Synthesis of Iodine Element
A method of obtaining iodine is by combining an iodine ion with a stronger oxidizing agent. For example, bromine is a stronger oxidizing agent than iodine. Combining two iodine ions with aqueous Br2, form I2 and two bromine ions ( 2 I– + Br2 → I2 + 2 Br– )
A simple way to prepare iodine, is to mix a solution of potassium iodide with hydrochloric acid and hydrogen peroxide. Iodine will precipitate out, and can be easily filtered.
Iodine Oxidation States
Elemental iodine is neutral and possesses an oxidation state of 0. However, when present in a compound, iodine can possess different oxidation states and is considered a strongly acidic oxide. In its compounds, the most common oxidation state is -1, which is seen in iodide, I–. It is also seen in states of +7, +5, +3, and +1.
An oxyanion is a polyatomic ion that contains oxygen.

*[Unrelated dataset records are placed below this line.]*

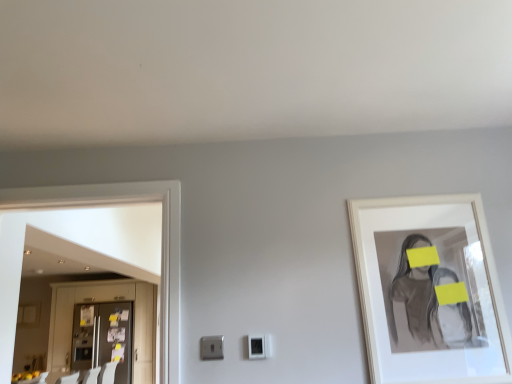 Question: In the image, is metallic refrigerator at left on the left side or the right side of white plastic electric outlet at center?

Choices:
 (A) left
 (B) right

Answer: (A)

Question: In terms of size, does metallic refrigerator at left appear bigger or smaller than white plastic electric outlet at center?

Choices:
 (A) big
 (B) small

Answer: (A)

Question: Which of these objects is positioned closest to the white matte picture frame at upper right?

Choices:
 (A) metallic refrigerator at left
 (B) white plastic electric outlet at center
 (C) matte gray cabinetry at left

Answer: (B)

Question: Estimate the real-world distances between objects in this image. Which object is farther from the white plastic electric outlet at center?

Choices:
 (A) matte gray cabinetry at left
 (B) white matte picture frame at upper right
 (C) metallic refrigerator at left

Answer: (C) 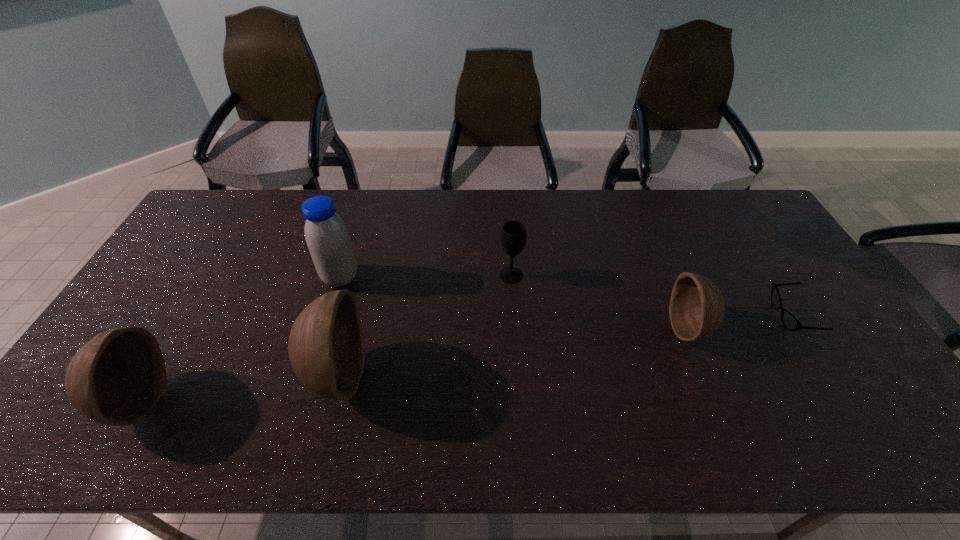 You are a GUI agent. You are given a task and a screenshot of the screen. Output one action in this format:
    pyautogui.click(x=<x>, y=<y>)
    Task: Click on the blank space that satisfies the following two spatial constraints: 1. on the back side of the second bowl from right to left; 2. on the right side of the rightmost bowl
    The image size is (960, 540).
    Given the screenshot: What is the action you would take?
    pyautogui.click(x=349, y=329)

Find the location of a particular element. The image size is (960, 540). vacant space that satisfies the following two spatial constraints: 1. on the back side of the leftmost bowl; 2. on the right side of the second bowl from left to right is located at coordinates (153, 374). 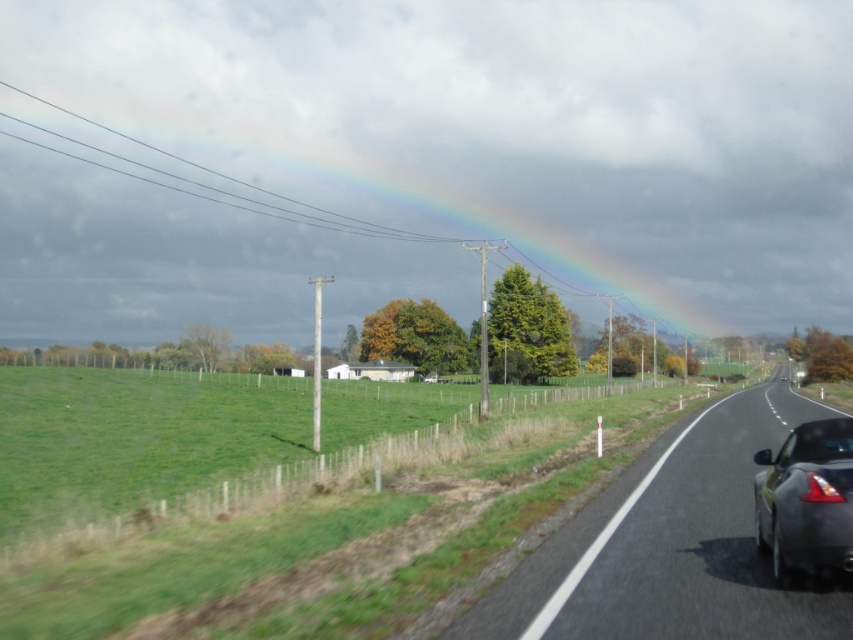 You are standing at the side of the road and see the shiny metallic car at right and the rainbow at upper center. If you want to take a photo of both objects in the same frame, would the car be closer to you than the rainbow?

The shiny metallic car at right is 214.15 meters away from the rainbow at upper center. However, without knowing the exact distances of each object from your position, it is impossible to determine if the car is closer to you than the rainbow.

You are a passenger in the dark car on the road. You look out the transparent glass car window at right and see the rainbow at upper center. Is the rainbow outside the car or inside the car?

The rainbow at upper center is outside the car because the transparent glass car window at right is behind it, meaning the rainbow is visible through the window and exists beyond the car.

You are a passenger in the car and looking out the transparent glass car window at right. Can you see the rainbow at upper center through the window?

The rainbow at upper center is taller than the transparent glass car window at right, so yes, the rainbow can be seen through the transparent glass car window at right as it extends beyond the window frame. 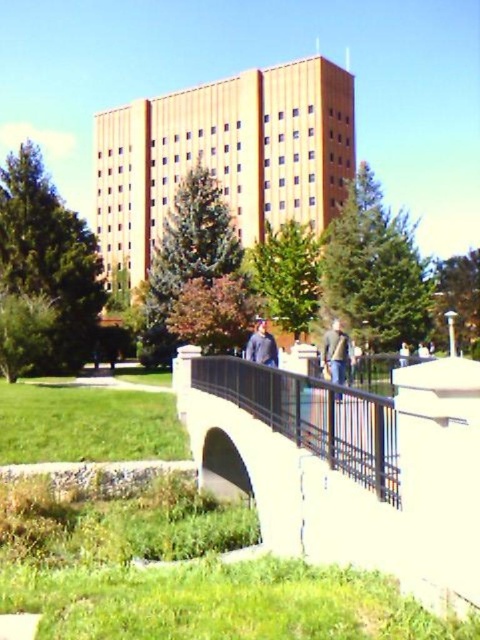 Is point (178, 358) closer to viewer compared to point (346, 358)?

No, it is behind (346, 358).

Is point (384, 563) closer to viewer compared to point (343, 336)?

Yes, it is in front of point (343, 336).

Locate an element on the screen. white concrete pedestrian bridge at center is located at coordinates (348, 467).

Can you confirm if denim jacket at right is positioned to the right of denim jacket at center?

Indeed, denim jacket at right is positioned on the right side of denim jacket at center.

Can you confirm if denim jacket at right is positioned below denim jacket at center?

Yes, denim jacket at right is below denim jacket at center.

Is point (340, 364) less distant than point (252, 356)?

That is False.

Find the location of a particular element. Image resolution: width=480 pixels, height=640 pixels. denim jacket at right is located at coordinates (336, 353).

Which is in front, point (344, 502) or point (256, 356)?

Point (344, 502) is more forward.

Is white concrete pedestrian bridge at center smaller than denim jacket at center?

Actually, white concrete pedestrian bridge at center might be larger than denim jacket at center.

Who is more forward, (267,440) or (254,356)?

Positioned in front is point (267,440).

The height and width of the screenshot is (640, 480). Find the location of `white concrete pedestrian bridge at center`. white concrete pedestrian bridge at center is located at coordinates (348, 467). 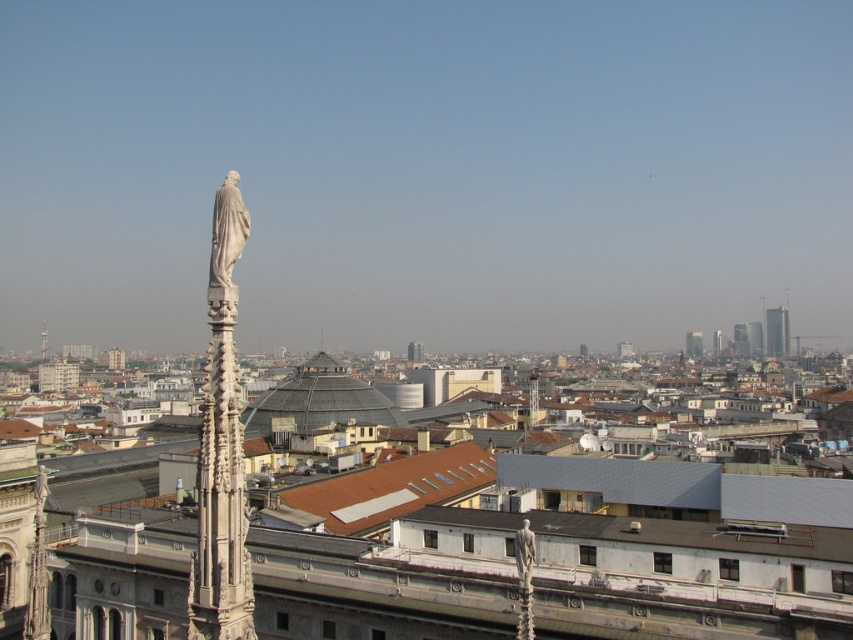 Who is taller, smooth glass skyscraper at right or white stone spire at left?

With more height is smooth glass skyscraper at right.

The height and width of the screenshot is (640, 853). Find the location of `smooth glass skyscraper at right`. smooth glass skyscraper at right is located at coordinates (776, 332).

Where is `smooth glass skyscraper at right`? The height and width of the screenshot is (640, 853). smooth glass skyscraper at right is located at coordinates (776, 332).

Between white marble statue at left and matte gray tower at center, which one appears on the left side from the viewer's perspective?

From the viewer's perspective, white marble statue at left appears more on the left side.

Where is `white marble statue at left`? This screenshot has height=640, width=853. white marble statue at left is located at coordinates (221, 445).

Between white marble statue at left and smooth glass skyscraper at right, which one is positioned higher?

white marble statue at left is above.

Does white marble statue at left appear on the right side of smooth glass skyscraper at right?

Incorrect, white marble statue at left is not on the right side of smooth glass skyscraper at right.

Is point (224, 269) behind point (770, 339)?

No, (224, 269) is closer to viewer.

Locate an element on the screen. white marble statue at left is located at coordinates (221, 445). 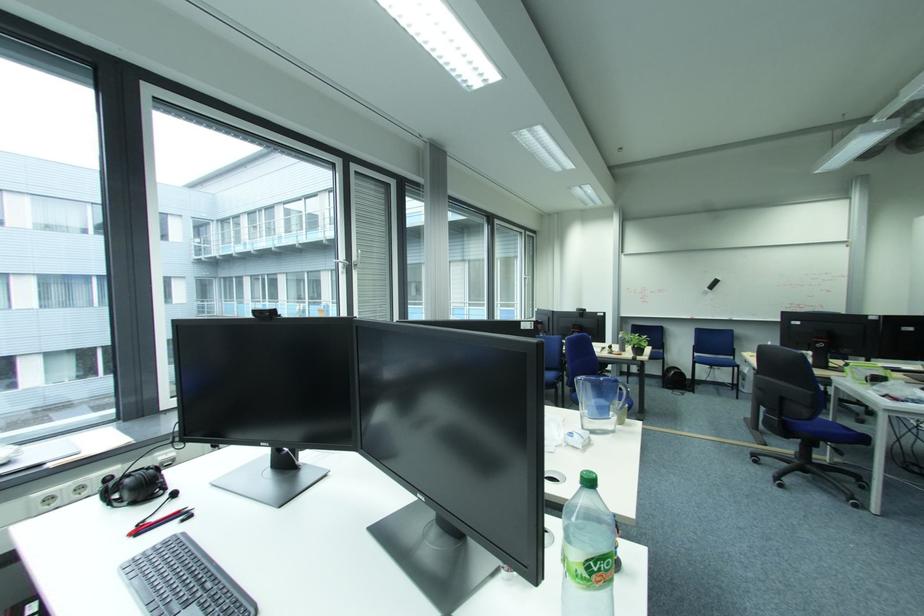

The four most common oxyanions of iodine are hypoiodite, IO–; iodite, IO2; iodate, IO3–; and periodate, IO4–. Respectively, they have the oxidation states of +1, +3, +5, and +7.
Hypoiodites are the conjugate base of hypoiodous acid, as it is produced from the deprotonation of hypoiodous acid. This monovalent anion is often utilized as a reagent for direct oxidation reactions.
Iodides are very unstable and are never isolated. They are mainly used as an intermediate when synthesizing iodate from iodide.
Iodates are the conjugate base of iodic acid. They are utilized for iodine clock reactions.
Periodates are the conjugate base of periodic acid, as they are products of periodic acid deprotonation. They are commonly used in oxidation reactions that split bonds between vicinal carbons and unsubstituted hydroxyl or amino groups.
Properties of Iodine
- Melting point: 386.9 K; 113.7°C; 236.7°F
- Boiling point: 457.6 K; 184.4°C; 363.9°F
- Density: 4.933 g/cm³
- Atomic weight: 126.904
- Atomic number: 53
- Electronegativity: 2.66
- Classification: Halogen
- Natural abundance in the Earth’s crust: 0.000049%
- Electron shell configuration: [Kr] 4d10 5s2 5p5
- Isotopes: Iodine-127 is the only stable isotope
- Found naturally in: Petroleum deposits and caliche ore deposits; Food; Seaweed
- Toxicity: Toxic, especially in large amounts
Where can I buy Iodine?
Buying iodine element is difficult because it is a classified precursor for illegal drug manufacturing, but small quantities can be purchased on ebay.